Auto-Parallelization Overview

The auto-parallelization feature of the Intel® compiler automatically translates serial portions of the input program into equivalent multithreaded code. Automatic parallelization determines the loops that are good worksharing candidates, performs the dataflow analysis to verify correct parallel execution, and partitions the data for threaded code generation as needed in programming with OpenMP* directives. The OpenMP and auto-parallelization features provide the performance gains from shared memory on multiprocessor and dual core systems.

The auto-parallelizer analyzes the dataflow of the loops in the application source code and generates multithreaded code for those loops which can safely and efficiently be executed in parallel.

This behavior enables the potential exploitation of the parallel architecture found in symmetric multiprocessor (SMP) systems.

The guided auto-parallelization feature of the Intel® compiler helps you locate portions in your serial code that can be parallelized further. You can invoke guidance for parallelization, vectorization, or data transformation using specified compiler options of the -guide (Linux* OS) or /Qguide (Windows* OS) series.

Automatic parallelization frees developers from having to:

find loops that are good worksharing candidates
perform the dataflow analysis to verify correct parallel execution
partition the data for threaded code generation as is needed in programming with OpenMP* directives.

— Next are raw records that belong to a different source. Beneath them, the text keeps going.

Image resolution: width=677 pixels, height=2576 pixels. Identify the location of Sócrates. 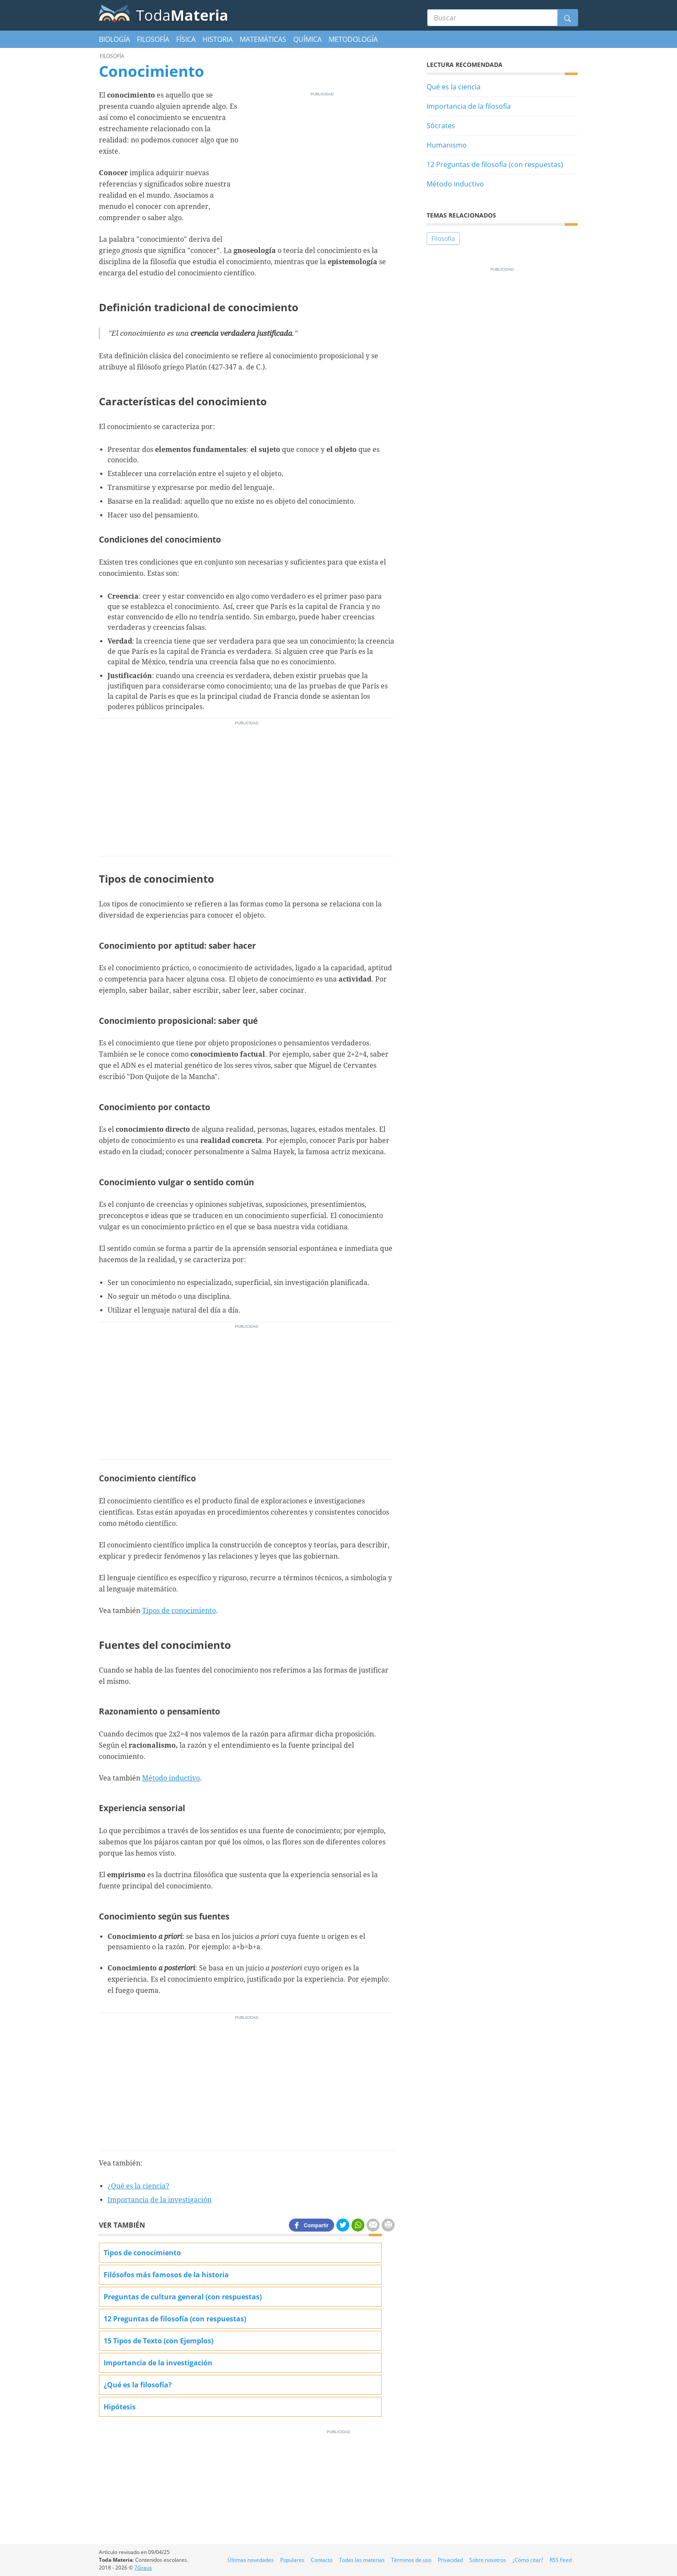
(441, 125).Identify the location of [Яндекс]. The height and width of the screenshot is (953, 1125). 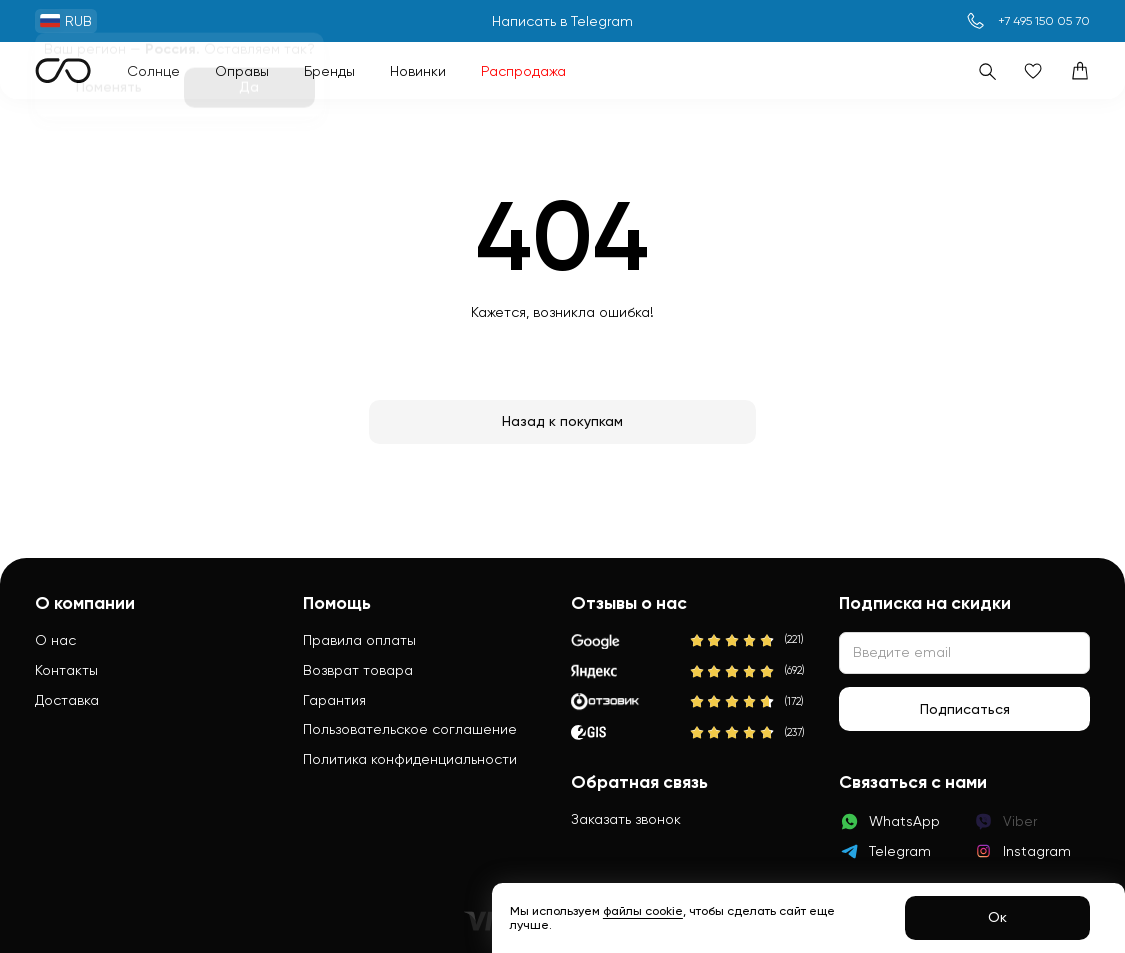
(691, 672).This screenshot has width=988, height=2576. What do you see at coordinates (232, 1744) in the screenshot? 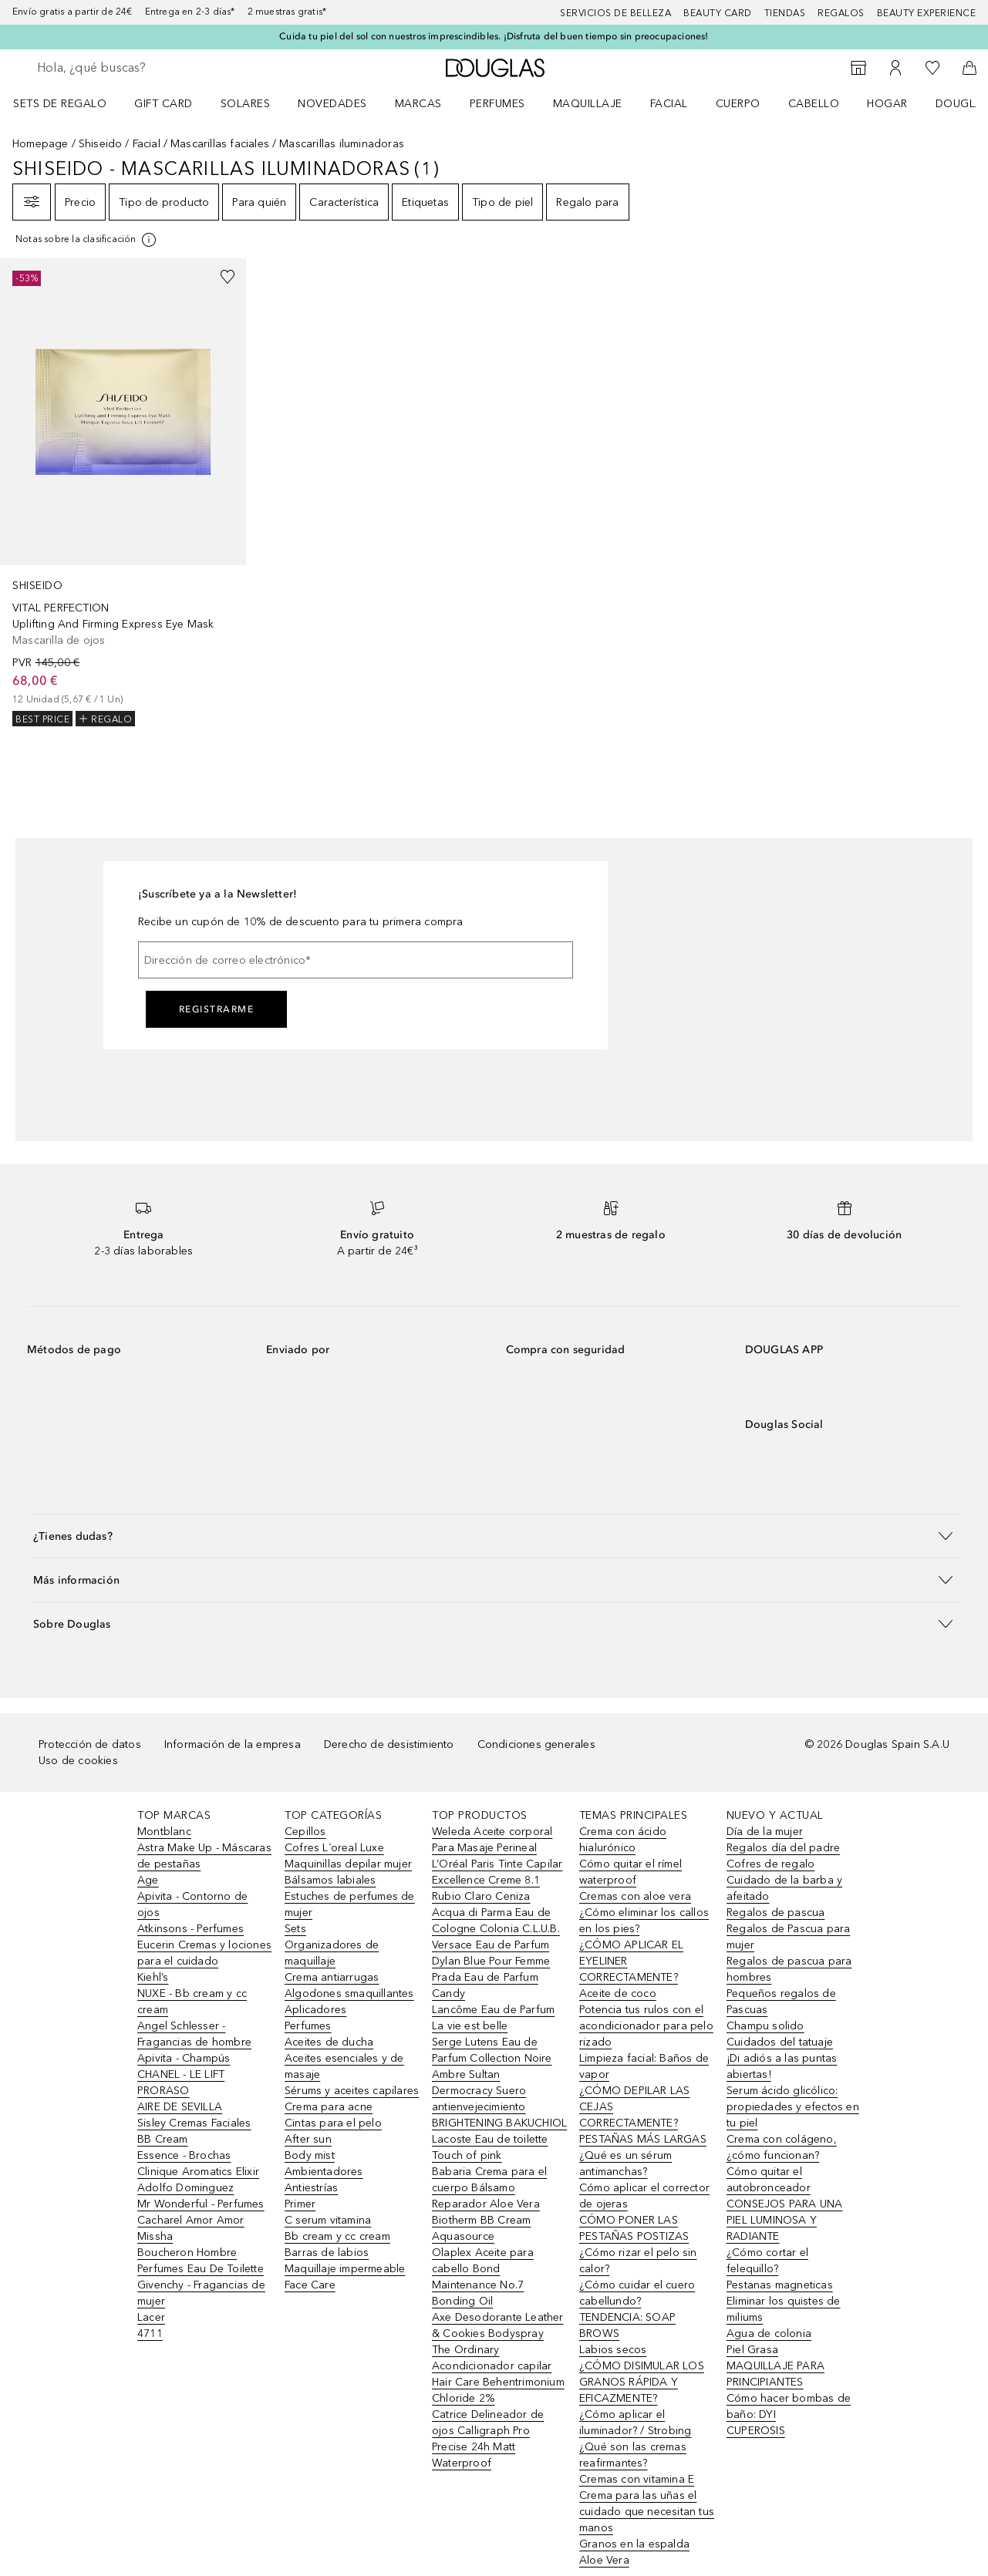
I see `Información de la empresa` at bounding box center [232, 1744].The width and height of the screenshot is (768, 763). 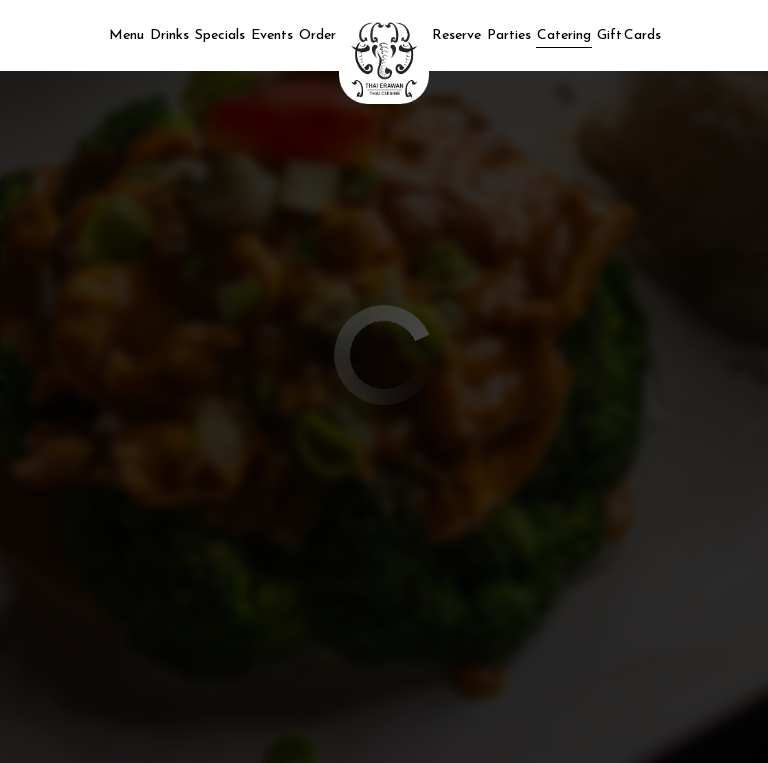 I want to click on Events, so click(x=272, y=35).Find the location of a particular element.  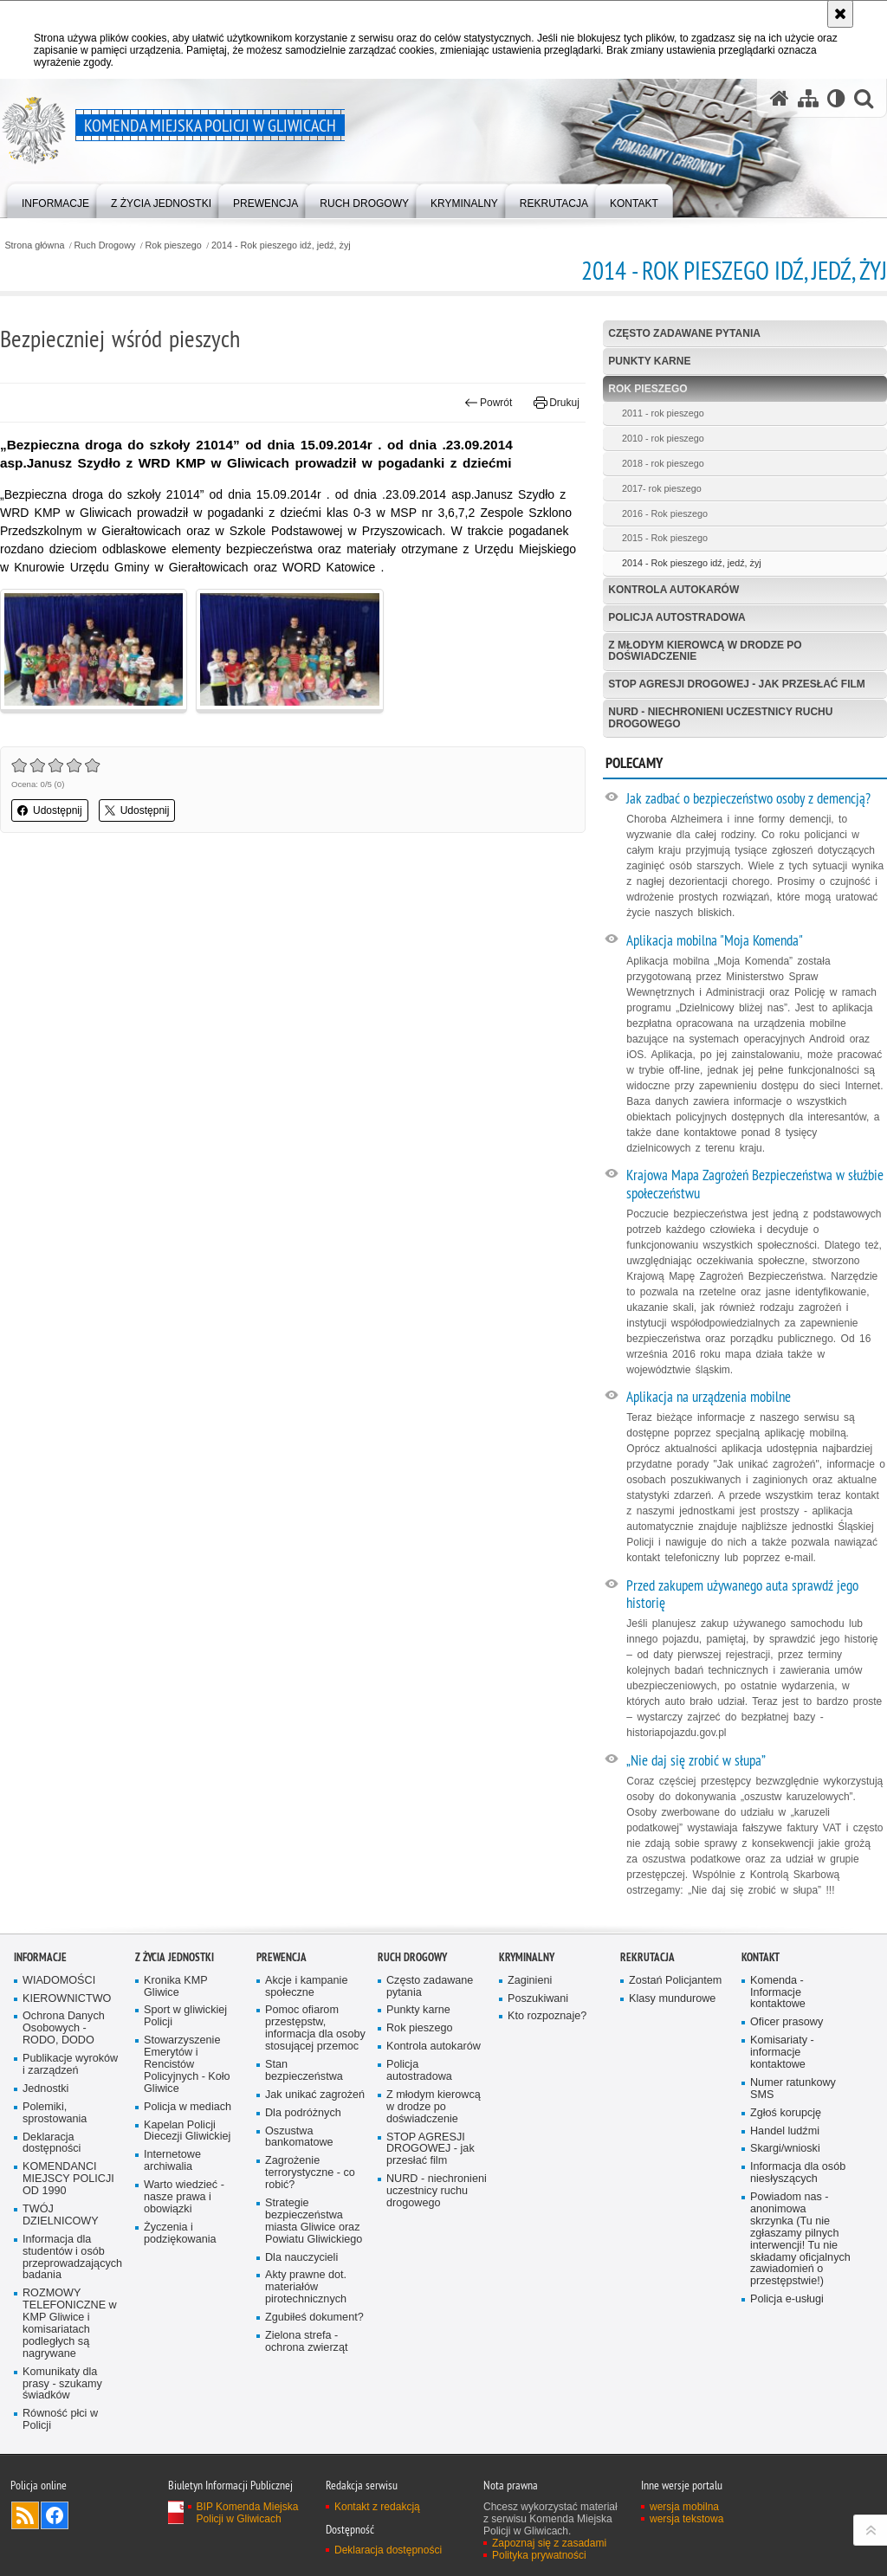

The parallel run-time support provides run-time features as found in OpenMP*, such as handling the details of loop iteration modification, thread scheduling, and synchronization. You can use the -par-runtime-control (Linux* OS) or the /Qpar-runtime-control (Windows* OS) compiler option to generate code that performs run-time checks for loops that have symbolic loop bounds. The loop is executed in parallel if the granularity of a loop is greater than the parallelization threshold. The parallelization threshold can be set using the -par-threshold (Linux OS) or the /Qpar-threshold (Windows OS) compiler option, which sets a threshold for the auto-parallelization of loops based on the probability of profitable execution of the loop in parallel.

Although OpenMP directives enable serial applications to transform into parallel applications quickly, you must explicitly identify specific portions of your application code that contain parallelism and add the appropriate compiler directives. Auto-parallelization, which is triggered by the -parallel (Linux* OS and Mac OS* X) or /Qparallel (Windows* OS) option, automatically identifies those loop structures that contain parallelism. During compilation, the compiler automatically attempts to deconstruct the code sequences into separate threads for parallel processing. No other effort is needed.

Note

In order to execute a program that uses auto-parallelization on Linux* OS or Mac OS* X systems, you must include the -parallel compiler option when you compile and link your program.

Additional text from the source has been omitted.